A little over a month ago, my Easter Rising holiday began in Belfast. I have a strange pull to the city that keeps me going back and this time I was super happy to be able to explore more of the city. Belfast is interesting because there are a good number of businesses in city center that have opened since the last time I visited, and I met a lot of people who simply want the city to get over its past. They may have grown up in the polarized neighborhoods but now they stay central and try not to notice who does or does not support them. The nightlife was booming and the tension I’d previously experienced in the city was mostly gone in the center of town. Belfast seems to be putting on a good face, trying to tempt tourists and the money they’d spend if they visited. It was one of the few places where I saw an attempt at rejuvenation, at least in the city center. However, stepping into any of the working class neighborhoods paints a different picture.

Once you get out of the central quarters of the city, there are many signs of economic woe and division. I took a taxi ride with Paddy, who drove me all over town. He threw in a special trip to the Ardoyne area for me so that I could see it for myself and take photographs of some of the places I have written about. He has a love for photography as well, so he took me to some great vantage points and gave me a glimpse of one of the local peace walls coming down.

walldownThe wall that was removed is in one of the more serious hotbeds of confrontation in the region, and it is a hopeful sign of change. I was surprised by its proximity to the Twaddell protest camp, which Paddy was kind enough to make an extra stop at for me. The camp was closed, but it is still quite an eyeful that causes havoc on traffic daily and costs millions of pounds to police.


I questioned Paddy about the nightly/weekly parades around the camp and he gave me a lot of local knowledge since he lives nearby. He had some interesting insights and more than a few complaints because he lives close enough to be impacted by the camp. However, he also talked up the peace a lot, as did many others I met on my travels, and he remains hopeful that the city (and many in it) will change and grow. But it is still clear that even with the cross-community attempts at integration and compromise, many groups will never get over the perceived injustices that they face.
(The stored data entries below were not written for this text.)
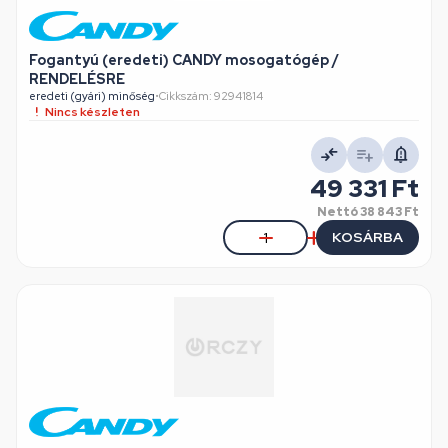
Fogantyú (eredeti) CANDY mosogatógép /
RENDELÉSRE
eredeti (gyári) minőség
•
Cikkszám: 92941814
Nincs készleten
49 331 Ft
Nettó
38 843 Ft
KOSÁRBA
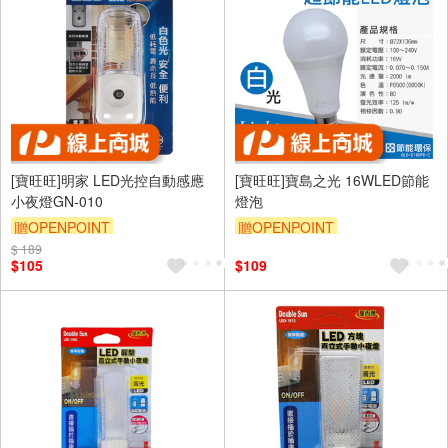
[寶旺旺]明家 LED光控自動感應
[寶旺旺]寶島之光 16WLED節能
小夜燈GN-010
燈泡
贈OPENPOINT
贈OPENPOINT
$ 189
$105
$109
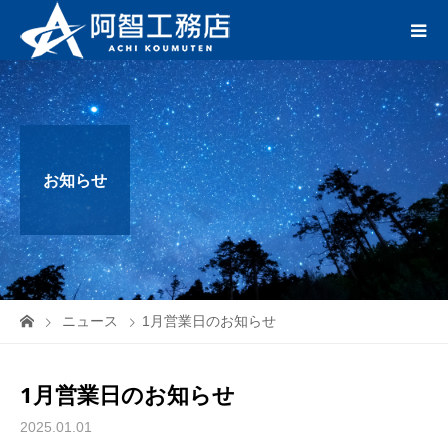
お知らせ
ニュース
1月営業日のお知らせ
1月営業日のお知らせ
2025.01.01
It is why one wall can come down as others go up or get even taller. This is the tragedy of Belfast. Its potential is great and the people are wonderful but it is an intensely divided and poor city in the far corner of a kingdom that couldn’t seem to care less about it. However, if you question that or think that reunification may make things better, you’ll hit massive resistance and constant turmoil.

After my long drive with Paddy, I spent the rest of my time in Belfast on foot. I spent a day in Milltown Cemetery and visited the Eileen Hickey Museum. I got out of the city center and walked through many of the neighborhoods we’d driven before, documenting the murals and the stories of each. I was struck by all the differences and the similarities of each neighborhood. On the surface there are drastic differences in ideals, rhetoric, and how they react to strangers, but everyone living in these areas has the same struggles. They want their kids to be safe and to have a better life. They want a government that cares about them. They want better choices and to be able to express their histories and their cultures. It’s just that these stories and cultures are so diametrically opposed that there can’t be much middle ground. Some areas made it quite clear that people will remain divided, whether or not there are any boundaries or peace walls left in the future.
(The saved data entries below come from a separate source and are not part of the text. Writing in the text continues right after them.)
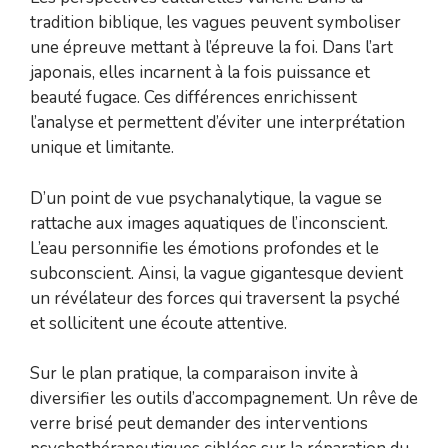
tradition biblique, les vagues peuvent symboliser
une épreuve mettant à l’épreuve la foi. Dans l’art
japonais, elles incarnent à la fois puissance et
beauté fugace. Ces différences enrichissent
l’analyse et permettent d’éviter une interprétation
unique et limitante.
D’un point de vue psychanalytique, la vague se
rattache aux images aquatiques de l’inconscient.
L’eau personnifie les émotions profondes et le
subconscient. Ainsi, la vague gigantesque devient
un révélateur des forces qui traversent la psyché
et sollicitent une écoute attentive.
Sur le plan pratique, la comparaison invite à
diversifier les outils d’accompagnement. Un rêve de
verre brisé peut demander des interventions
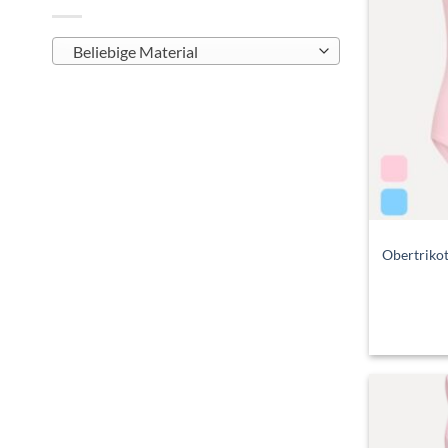
Beliebige Material
Obertrikot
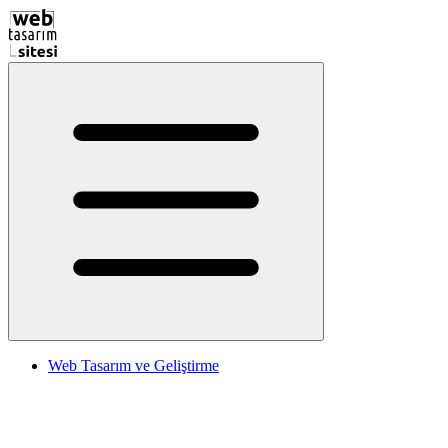
Web Tasarım ve Geliştirme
I stopped at Divis tower for a minute and met three young kids. They were loud, wonderfully bratty, and playful and they wanted me to take pictures of them and not just the murals nearby. It tickled them to think that they might be put on the internet and that I was traveling their city as a writer. “Why you here for?” They asked. “Nothing ever happens here.”


Considering the murals, the location of where this shot was taken, my passion for the area’s history, and the closed gates up the road, I had to silently disagree with them. Then again though if they can grow up without anything ever happening to them, who am I to argue? In fact, I’d celebrate that.

Belfast remains close to my heart. Getting as much time there as I did and traveling it alone gave me a lot of time to explore the city. I saw many of its ghosts, even as I took in the present climate and pondered its future. I had one taxi driver who took me all the extra places I wanted to see and another who refused to drop me where I truly wanted to go – in fact, he wouldn’t even take me out of City Center at all. I wish there was a magic wand for the economy and a political solution that would satisfy every resident who calls it home, but that kind of thing is well above my pay grade and beyond my comprehension. In the meantime, I’ll settle for nothing ever happening to the children of the region ever again. May they all live incredibly boring lives, growing into an adulthood that doesn’t care which neighborhood they grew up in or what religion they claim.